Fort de son expérience, le créateur de Fallout dresse un parallèle entre le crise du jeu vidéo de 1983 et celle d’aujourd’hui
Et le résultat n'est pas joli, alors que les licenciements s'accumulent de partout
Pour Tim Cain, créateur de Fallout et game designer chevronné, l’industrie du jeu vidéo traverse aujourd’hui une période extrêmement sombre – mais pas encore comparable au célèbre crash de 1983. Dans une récente vidéo publiée sur sa chaîne YouTube, le vétéran du RPG estime que la situation actuelle reste différente de l’effondrement historique qui avait quasiment détruit le marché nord-américain du jeu vidéo au début des années 80.
M. Cain prend toutefois soin de nuancer immédiatement ses propos : « Oh, c’est mauvais. C’est vraiment mauvais. Vous pouvez me citer : c’est mauvais, » insiste-t-il d’abord au sujet des licenciements massifs qui frappent actuellement l’industrie. Selon lui, environ 10 % des développeurs auraient été touchés directement par les vagues de suppressions de postes récentes. Mais pour l’ancien de Interplay Entertainment et Obsidian Entertainment, la différence majeure réside dans l’ampleur structurelle de la catastrophe de 1983. « Pour moi, le krach de 1983 reste le plus grave krach que j’aie jamais connu dans ce secteur, » explique-t-il, rappelant que l’effondrement de l’époque avait littéralement fait disparaître une grande partie du marché américain du jeu vidéo.

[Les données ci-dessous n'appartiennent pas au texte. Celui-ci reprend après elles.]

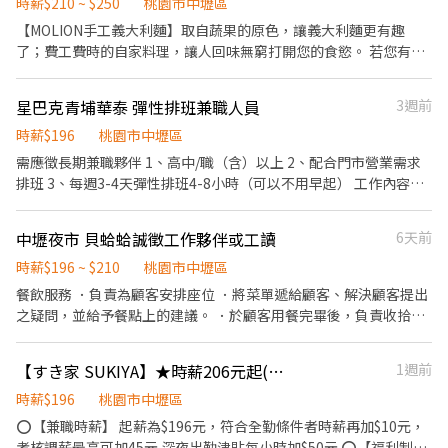
利】 1. 提供員工餐 2. 國定假日雙倍薪 3. 提供優秀同仁績效獎金 4.
時薪$210 ~ $250
桃園市中壢區
廳：BELLINI CAFFÈ、BELLINI Pasta Pasta、MOLINO手工義大利
舒適衛生的用餐環境、熱情用心的服務態度、平實親民的誠懇價
久任獎金 5. 生日禮卷 6. 滿年資享特休假 7.福委會福利補助 ★★多項
【MOLION手工義大利麵】取自蔬果的原色，讓義大利麵更有趣
麵 ★日式鍋物餐廳：Mo-Mo-Paradise壽喜燒 ★日式天婦羅專門
格，強調食品安全，顧客安心。不論是單獨一人、與家人一起、朋
福利歡迎您加入我們★★
了；費工費時的自家料理，讓人回味無窮打開您的食慾。 若您有兼
店：天吉屋、吉天麩羅 全台直營店鋪皆位於各大百貨商場，並持續
友一起，皆可享受用餐的樂趣。
職打工的計畫，喜歡充滿活力的工作環境，並期望享有多種福利，
穩定發展中。 ------------------------------------------------------
可優先選擇我們。 ✅工作內容 1. 負責食材準備、各項餐點製作 2. 協
-------------------- 【應徵須知】 ①詳閱工作內容後，請審慎提出
星巴克青埔華泰 彈性排班兼職人員
3週前
助進貨清點、歸位及後續處理 3. 開店前準備及閉店整理作業 4. 洗滌
應徵申請。 ②履歷初審合適者，將邀請實體面談，初審資格不符者
與環境清潔 5. 完成主管交付工作 ✅工作時段 早班：09:00~18:00 晚
時薪$196
桃園市中壢區
則不另行通知。 ③錄取的實際任用職稱及薪資，依面談結果與經驗
班：18:00~22:00或22:30 (排班區間另安排休息時間，週六、週日有
核定職級。
需應徵長期兼職夥伴 1、高中/職（含）以上 2、配合門市營業需求
一天可排班者尤佳。) ※彈性排班可討論喔。週六與週日正常工時出
排班 3、每週3-4天彈性排班4-8小時（可以不用早起） 工作內容
勤每小時再加5圓，國定假日除外。 ✅工作時段說明：依店鋪營運需
1、收銀銷售 2、飲料製作 3、商品介紹 4、環境清潔工作（不用掃
求排班；兼職人員每月可配合排班時數須達60小時以上。 ✅提供免
廁所） 🔹新品咖啡飲料、糕點搶先嚐鮮 🔹上班日即可享任選2杯免
中壢夜市 貝蛤蛤誠徵工作夥伴或工讀
6天前
費溫馨員工餐點、停車免擔心，有免費停車場可停放汽車、摩托
費的飲品 🔹蛋糕、點心可享員工7折優惠 🔹持員工證可享全台星巴
車、腳踏車。 ✅歡迎無餐飲工作經驗、對餐飲業有熱忱的您，加入
克員工折扣 🔹滿三個月後可享有福利品咖啡豆⋯等等可選擇 🔹升遷
時薪$196 ~ $210
桃園市中壢區
三澧餐飲集團。 ----------------------------------------------------
管道透明且提供學習機會 🔹專業咖啡技能課程、培訓、賽事 🔹每年
餐飲服務 ．負責為顧客安排座位 ．將菜單遞給顧客、解決顧客提出
---------------------- 『加入三澧 成為家人』共同創造無限可能。
免費健康檢查 🔹各式假別、各項補助津貼、獎學金⋯ ☕️☕️☕️ 享受工
之疑問，並給予餐點上的建議。 ．於顧客用餐完畢後，負責收拾碗
1998年於台灣成立-日商三澧餐飲集團 HUMAX ASIA，屬於日本
作的美好時刻，我們稱呼彼此為夥伴！夥伴對於星巴克來說是一起
盤與清理環境。 ．並負責結帳等工作。 ．處理烹飪前與烹飪中之準
Wondertable餐飲集團在台分公司。 深耕台灣多年的日本與義大利
創造門市愉悅環境和分享快樂的人，如果你也嚮往傳遞熱情的服
備工作 ．負責洗、剝、削、切各種食材。 ．負責清理工作環境、設
美食連鎖品牌，旗下六大連鎖餐飲品牌包含， ★義式料理餐廳：
【すき家 SUKIYA】★時薪206元起(含全勤)★中壢中山店
1週前
務，學習專業的咖啡知識技能，歡迎成為我們的夥伴一起傳遞咖啡
備和餐具。 ．準備不同餐點所需要的食材。 ．協助測量食材的容量
BELLINI CAFFÈ、BELLINI Pasta Pasta、MOLINO手工義大利麵 ★
的美好，誠摯邀請熱情活潑的你加入星巴克
與重量。 ．負責擺盤、打包外帶服務。
時薪$196
桃園市中壢區
日式鍋物餐廳：Mo-Mo-Paradise壽喜燒 ★日式天婦羅專門店：天
⭕【兼職時薪】 起薪為$196元，符合全勤條件者時薪再加$10元，
吉屋、吉天麩羅 全台直營店鋪皆位於各大百貨商場，並持續穩定發
考核調薪最高可加45元 深夜出勤津貼每小時加$50元 ⭕【福利制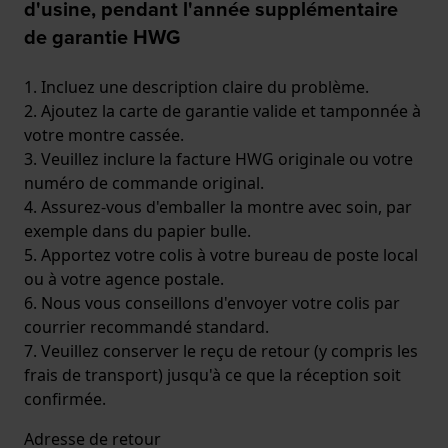
d'usine, pendant l'année supplémentaire
de garantie HWG
1. Incluez une description claire du problème.
2. Ajoutez la carte de garantie valide et tamponnée à
votre montre cassée.
3. Veuillez inclure la facture HWG originale ou votre
numéro de commande original.
4. Assurez-vous d'emballer la montre avec soin, par
exemple dans du papier bulle.
5. Apportez votre colis à votre bureau de poste local
ou à votre agence postale.
6. Nous vous conseillons d'envoyer votre colis par
courrier recommandé standard.
7. Veuillez conserver le reçu de retour (y compris les
frais de transport) jusqu'à ce que la réception soit
confirmée.
Adresse de retour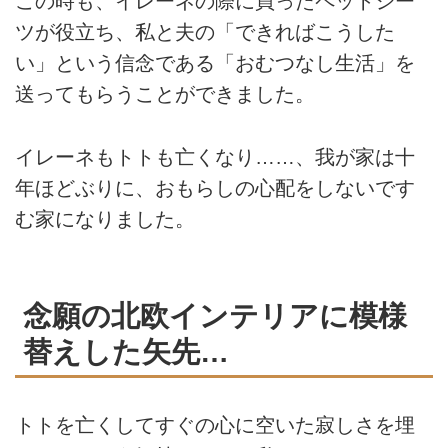
この時も、イレーネの際に買ったペットシー
ツが役立ち、私と夫の「できればこうした
い」という信念である「おむつなし生活」を
送ってもらうことができました。
イレーネもトトも亡くなり……、我が家は十
年ほどぶりに、おもらしの心配をしないです
む家になりました。
念願の北欧インテリアに模様
替えした矢先…
トトを亡くしてすぐの心に空いた寂しさを埋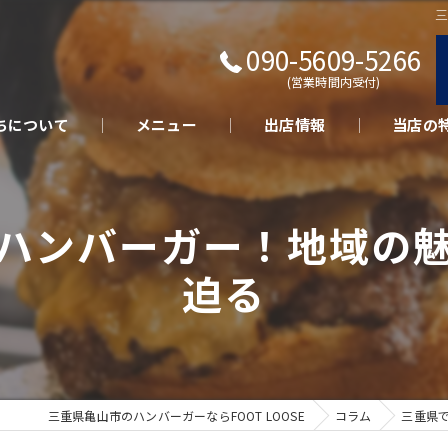
090-5609-5266
(営業時間内受付)
ちについて
メニュー
出店情報
当店の
キッチン
ハンバーガー！地域の
テイクア
迫る
さくらポ
美味しい
イベント
三重県亀山市のハンバーガーならFOOT LOOSE
コラム
三重県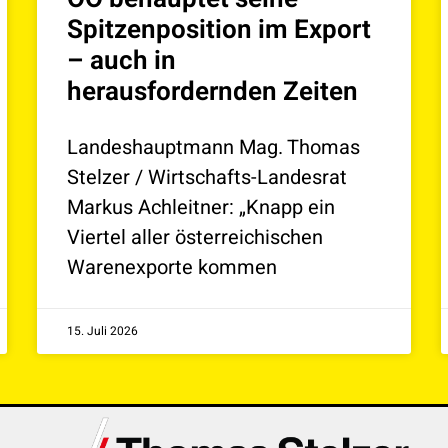
Spitzenposition im Export
– auch in
herausfordernden Zeiten
Landeshauptmann Mag. Thomas
Stelzer / Wirtschafts-Landesrat
Markus Achleitner: „Knapp ein
Viertel aller österreichischen
Warenexporte kommen
15. Juli 2026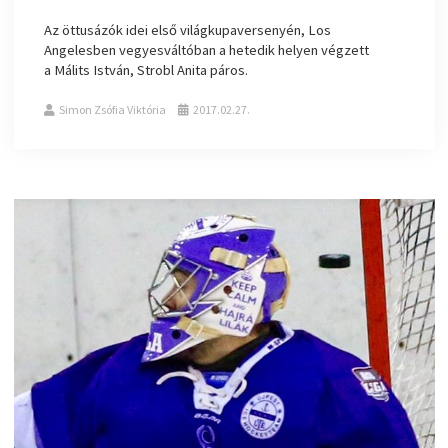
Az öttusázók idei első világkupaversenyén, Los
Angelesben vegyesváltóban a hetedik helyen végzett
a Málits István, Strobl Anita páros.
Simon Zsófia Viktória
2017.02.27.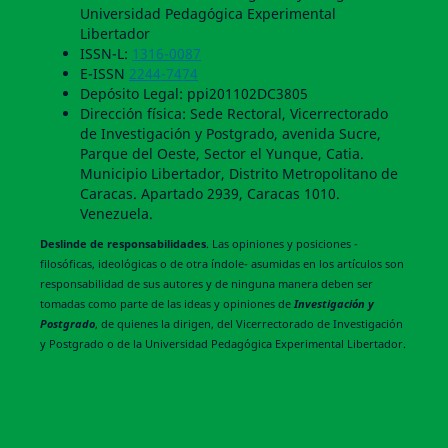
Universidad Pedagógica Experimental
Libertador
ISSN-L:
1316-0087
E-ISSN
2244-7474
Depósito Legal: ppi201102DC3805
Dirección física: Sede Rectoral, Vicerrectorado
de Investigación y Postgrado, avenida Sucre,
Parque del Oeste, Sector el Yunque, Catia.
Municipio Libertador, Distrito Metropolitano de
Caracas. Apartado 2939, Caracas 1010.
Venezuela.
Deslinde de responsabilidades
. Las opiniones y posiciones -
filosóficas, ideológicas o de otra índole- asumidas en los artículos son
responsabilidad de sus autores y de ninguna manera deben ser
tomadas como parte de las ideas y opiniones de
Investigación y
Postgrado
, de quienes la dirigen, del Vicerrectorado de Investigación
y Postgrado o de la Universidad Pedagógica Experimental Libertador.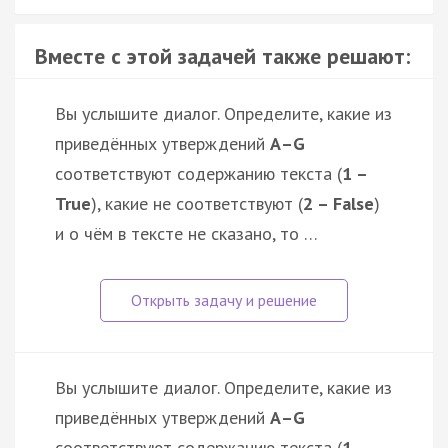
Вместе с этой задачей также решают:
Вы услышите диалог. Определите, какие из
приведённых утверждений
А–G
соответствуют содержанию текста (
1 –
True
), какие не соответствуют (
2 – False
)
и о чём в тексте не сказано, то …
Вы услышите диалог. Определите, какие из
приведённых утверждений
А–G
соответствуют содержанию текста (
1 –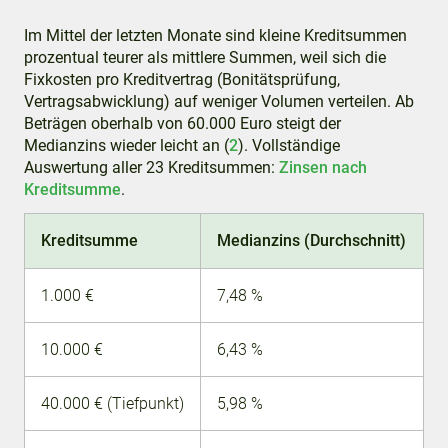
Im Mittel der letzten Monate sind kleine Kreditsummen
prozentual teurer als mittlere Summen, weil sich die
Fixkosten pro Kreditvertrag (Bonitätsprüfung,
Vertragsabwicklung) auf weniger Volumen verteilen. Ab
Beträgen oberhalb von 60.000 Euro steigt der
Medianzins wieder leicht an (
2
). Vollständige
Auswertung aller 23 Kreditsummen:
Zinsen nach
Kreditsumme
.
Kreditsumme
Medianzins (Durchschnitt)
1.000 €
7,48 %
10.000 €
6,43 %
40.000 € (Tiefpunkt)
5,98 %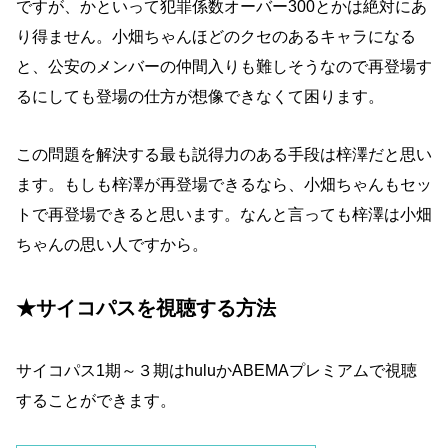
ですが、かといって犯罪係数オーバー300とかは絶対にあ
り得ません。小畑ちゃんほどのクセのあるキャラになる
と、公安のメンバーの仲間入りも難しそうなので再登場す
るにしても登場の仕方が想像できなくて困ります。
この問題を解決する最も説得力のある手段は梓澤だと思い
ます。もしも梓澤が再登場できるなら、小畑ちゃんもセッ
トで再登場できると思います。なんと言っても梓澤は小畑
ちゃんの思い人ですから。
★サイコパスを視聴する方法
サイコパス1期～３期はhuluかABEMAプレミアムで視聴
することができます。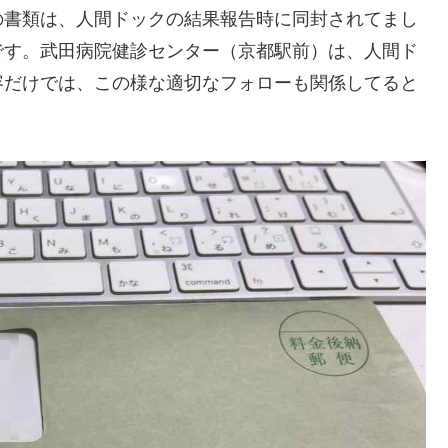
の書類は、人間ドックの結果報告時に同封されてまし
です。武田病院健診センター（京都駅前）は、人間ド
容だけでは、この様な適切なフォローも関係してると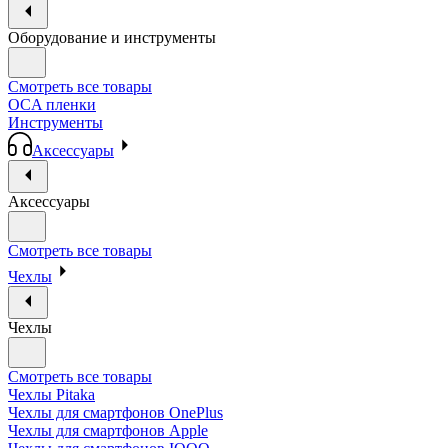
Оборудование и инструменты
Смотреть все товары
OCA пленки
Инструменты
Аксессуары
Аксессуары
Смотреть все товары
Чехлы
Чехлы
Смотреть все товары
Чехлы Pitaka
Чехлы для смартфонов OnePlus
Чехлы для смартфонов Apple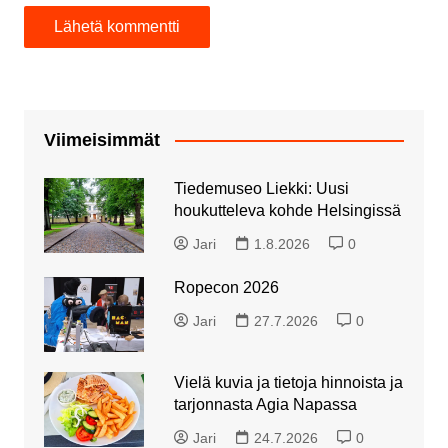
Viimeisimmät
Tiedemuseo Liekki: Uusi
houkutteleva kohde Helsingissä
Jari
1.8.2026
0
Ropecon 2026
Jari
27.7.2026
0
Vielä kuvia ja tietoja hinnoista ja
tarjonnasta Agia Napassa
Jari
24.7.2026
0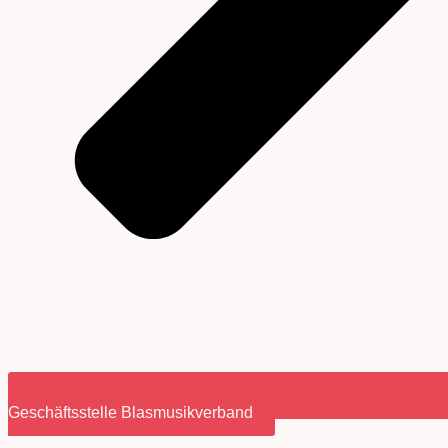
Geschäftsstelle Blasmusikverband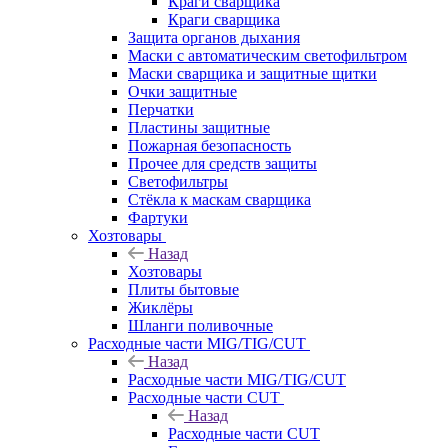
Краги сварщика
Краги сварщика
Защита органов дыхания
Маски с автоматическим светофильтром
Маски сварщика и защитные щитки
Очки защитные
Перчатки
Пластины защитные
Пожарная безопасность
Прочее для средств защиты
Светофильтры
Стёкла к маскам сварщика
Фартуки
Хозтовары
Назад
Хозтовары
Плиты бытовые
Жиклёры
Шланги поливочные
Расходные части MIG/TIG/CUT
Назад
Расходные части MIG/TIG/CUT
Расходные части CUT
Назад
Расходные части CUT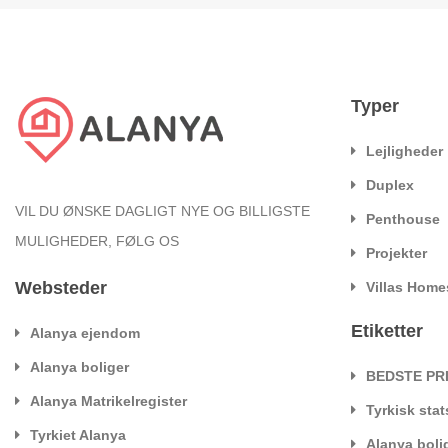
Typer
Lejligheder
Duplex
VIL DU ØNSKE DAGLIGT NYE OG BILLIGSTE
Penthouse
MULIGHEDER, FØLG OS
Projekter
Websteder
Villas Home
Etiketter
Alanya ejendom
Alanya boliger
BEDSTE PR
Alanya Matrikelregister
Tyrkisk sta
Tyrkiet Alanya
Alanya boli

Le parallèle reste néanmoins intéressant, car plusieurs mécanismes évoqués par Tim Cain rappellent fortement la situation actuelle. Le crash de 1983 avait notamment été provoqué par une saturation du marché, une explosion incontrôlée du nombre de jeux médiocres et une perte de confiance des consommateurs envers les acteurs dominants comme Atari. Aujourd’hui, l’industrie fait face à une autre forme d’embouteillage : coûts de développement incontrôlables, dépendance excessive aux modèles live service, multiplication des projets AAA à plusieurs centaines de millions de dollars et concentration toujours plus forte autour de quelques grands groupes.
C’est probablement ce qui rend les propos de M. Cain particulièrement pertinents ; là où le crash de 1983 relevait surtout d’un effondrement brutal du marché console américain, la crise actuelle ressemble davantage à une crise de modèle économique. L’industrie n’a jamais généré autant d’argent, mais elle semble paradoxalement incapable de stabiliser ses structures de production et capitaliser sur des licences établies depuis parfois des décennies. Depuis 2023, des dizaines de milliers d’emplois ont été supprimés malgré des revenus globaux historiquement élevés ; rien qu’à l’automne dernier, Amazon Games a supprimé environ 14 000 postes en l’espace d’un week-end.

Le phénomène touche pratiquement tous les secteurs : studios indépendants incapables de survivre à la saturation de Steam, géants du AAA réduisant leurs effectifs après des années d’expansion excessive, et éditeurs obsédés par des objectifs de croissance devenus irréalistes après le boom artificiel de la pandémie.
Tim Cain pointe aussi implicitement un autre problème : l’industrie moderne est devenue infiniment plus lourde qu’à l’époque. Là où des équipes réduites pouvaient produire des jeux complets dans les années 80 ou 90, les blockbusters actuels nécessitent souvent des centaines de développeurs et des cycles de production de six à huit ans. Résultat : le moindre échec commercial devient potentiellement catastrophique, et peut être le coup de grâce d’une entreprise présentée comme un colosse.
Au fond, Tim Cain ne dit pas que tout va bien – loin de là. Son constat est presque plus inquiétant : même sans véritable « crash » comparable à celui de 1983, l’industrie semble enfermée dans un système devenu structurellement instable, où la potentielle mort est une longue agonie plutôt qu’un couperet aiguisé. Et contrairement aux années 80, le problème ne vient plus d’un manque de maturité du média, mais peut-être de son gigantisme devenu incontrôlable.